■ **Source data**
══════════

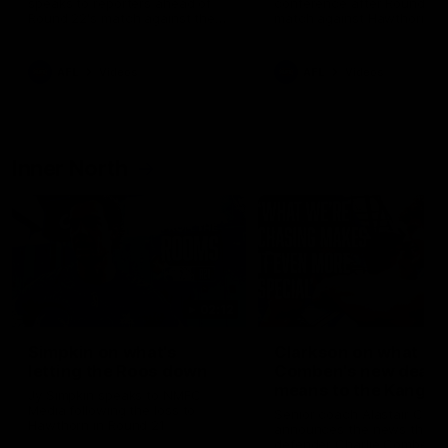
speaks to reporters ahead of
conference after Round 21’
Round 22's match against the
match against Hawthorn
Western Bulldogs
AFL
Videos
AFL
Videos
Inner North
02:12
Simpkin on what's
Clarkson on what
letting the Roos down
Comben's new deal
means to the Kangar
Jy Simpkin speaks to NMFC
Media following the loss to
Senior coach Alastair Clar
Hawthorn in Round 21
announces the news that
defender Charlie Comben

══════════

■ **What you should do**
Only lines with the word "speaks" are needed. Copy them from the preceding records.

■ **Problem solution**
speaks to reporters ahead of
Jy Simpkin speaks to NMFC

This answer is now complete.